Brother Russell wrote, “The Spirit or disposition of murder is the spirit or disposition of the adversary, who was the first murderer” (R3928). We should each guard our hearts, and never allow the downward spiral to take shape. As our Lord said, this can lead the child of God to commit murder and ultimately lead to second death.
Even Jesus experienced anger when he overturned the tables of the moneychangers in the temple. So, there are occasions when anger is justifiable. However, because of our inherent sinful nature, our judgment, which led to the anger, may be wrong or our anger inappropriately expressed. It is wise to be cautious in this area.
We should hate sin in all its forms, hating even the garment spotted by the flesh (Jude 1:23). But we should search our hearts to see if our anger is justified. Is it leading to a helpful disposition and desire to lift up the one who has angered us? If this is the case, our anger can lead to a positive conclusion.
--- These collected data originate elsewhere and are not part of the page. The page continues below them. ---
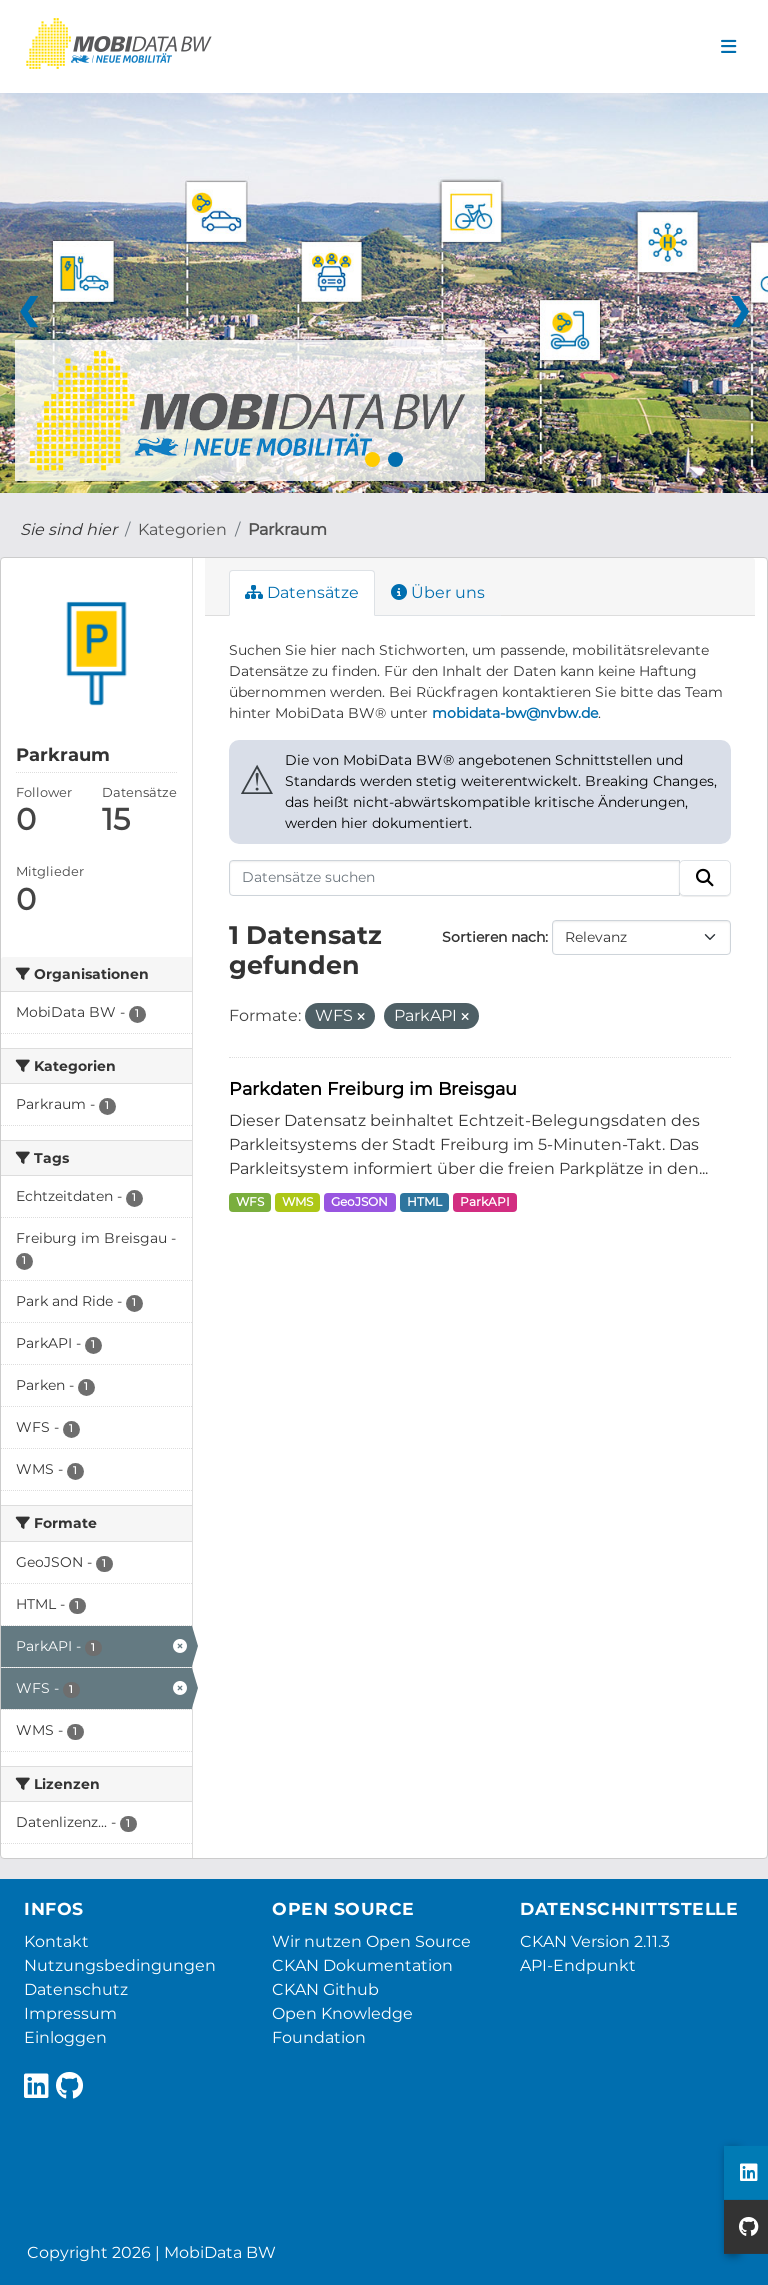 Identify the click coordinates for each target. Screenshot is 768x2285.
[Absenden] (705, 878)
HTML (424, 1201)
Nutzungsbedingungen (120, 1965)
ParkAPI (485, 1201)
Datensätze (302, 592)
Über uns (438, 592)
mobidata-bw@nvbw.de (515, 713)
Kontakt (56, 1941)
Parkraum (287, 529)
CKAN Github (325, 1989)
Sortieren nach (493, 937)
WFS (250, 1201)
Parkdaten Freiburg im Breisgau (373, 1088)
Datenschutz (76, 1989)
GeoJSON (359, 1201)
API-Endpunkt (578, 1965)
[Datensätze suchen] (455, 878)
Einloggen (65, 2037)
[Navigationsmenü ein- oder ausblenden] (728, 47)
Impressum (70, 2013)
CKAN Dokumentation (362, 1965)
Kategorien (182, 529)
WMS (297, 1201)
The best course to follow is well described in R787. “While God announces his anger, and shows its justice, he bids us beware of it, lest, because of our fallen condition, we err in judgment. We therefore, recognizing ourselves as imperfect in judgment, are admonished to leave it for Him who cannot err, and who says, ‘Vengeance is mine I will repay’ (Romans 12:19).”
1 John 3:14-16 provides an insight into spiritual murder, and the main element that can defeat it: Love. “We know that we have passed from death unto life because we love the brethren. He that loveth not his brother abideth in death. Whosoever hateth his brother is a murderer: and ye know that no murderer hath eternal life abiding in him. Hereby perceive we the love of God, because he laid down his life for us: and we ought to lay down our lives for the brethren.”
Hate implies an emotional loathing, often coupled with enmity or malice. The apostle says that if this heart condition is persisted in, it may lead to the loss of eternal life. The apostle describes how a lack of love can be manifested. “But whoso hath this world’s good, and seeth his brother have need, and shutteth up his bowels of compassion from him, how dwelleth the love of God in him?” (1 John 3:17). The positive side of this is to have compassion and mercy in the way we treat others.
This reveals that the love of God has taken root in our hearts. God judges His people not according to what they can accomplish, but by their heart intent (R423). So, let our intentions be motivated by love. “And above all things have fervent charity (love) among yourselves: for love covers a multitude of sins” (1 Peter 4:8).
The simple command, “Thou shalt not murder,” has important supporting principles: Human life is sacred. Only God can give life and no one should take it away unjustly. Sin begins in the heart and should be recognized in the early stages of development. Thoughts have consequences and must be controlled. Hatred and unjustified anger are considered by God to be murder.
These principles were contained in the sixth commandment, but more clearly magnified by our Lord and the apostles. Let us love in word and in deed so we may attain eternal life and honor the giver of all life.